WORK INSTRUCTION —
Copy each line of the data that has "Kongress" in it.
☆ ☆ ☆ ☆
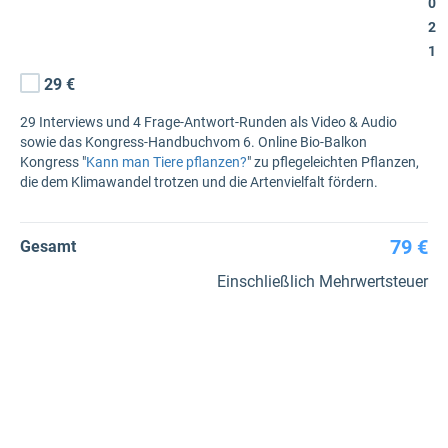
0
2
1
29 €
29 Interviews und 4 Frage-Antwort-Runden als Video & Audio
sowie das
Kongress-Handbuchvom 6. Online Bio-Balkon
Kongress "
Kann man Tiere pflanzen?
" zu pflegeleichten Pflanzen,
die dem Klimawandel trotzen und die Artenvielfalt fördern.
79 €
Gesamt
Einschließlich Mehrwertsteuer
☆ ☆ ☆ ☆
ANSWER BELOW —
Kongress-Handbuchvom 6. Online Bio-Balkon
Kongress "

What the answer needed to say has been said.